Work order: Please set down, with no changes, every line of the material below from the one containing "IRAPI*, où en est-on ?" through the end. Skip the pictures.

-- Entries supplied follows --

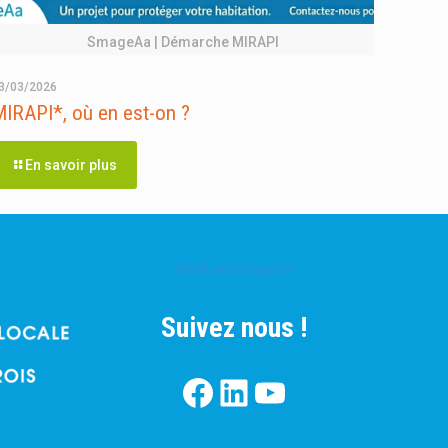
SmageAa | Démarche MIRAPI
3/03/2026
IRAPI*, où en est-on ?
En savoir plus
Mentions Légales
Suivez nous !
Facebook
LinkedIn
YouTube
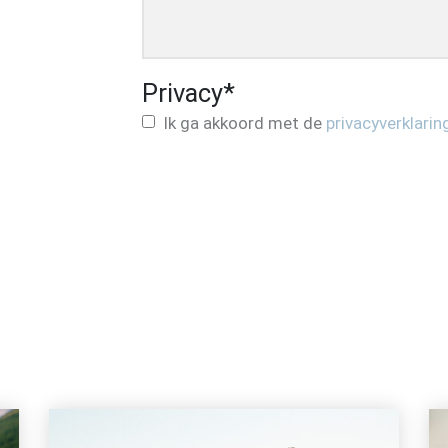
Privacy
*
Ik ga akkoord met de
privacyverklarin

-- Entries supplied concluded --

Answer for the task:
IRAPI*, où en est-on ?
En savoir plus
Mentions Légales
Suivez nous !
Facebook
LinkedIn
YouTube
Privacy
*
Ik ga akkoord met de
privacyverklarin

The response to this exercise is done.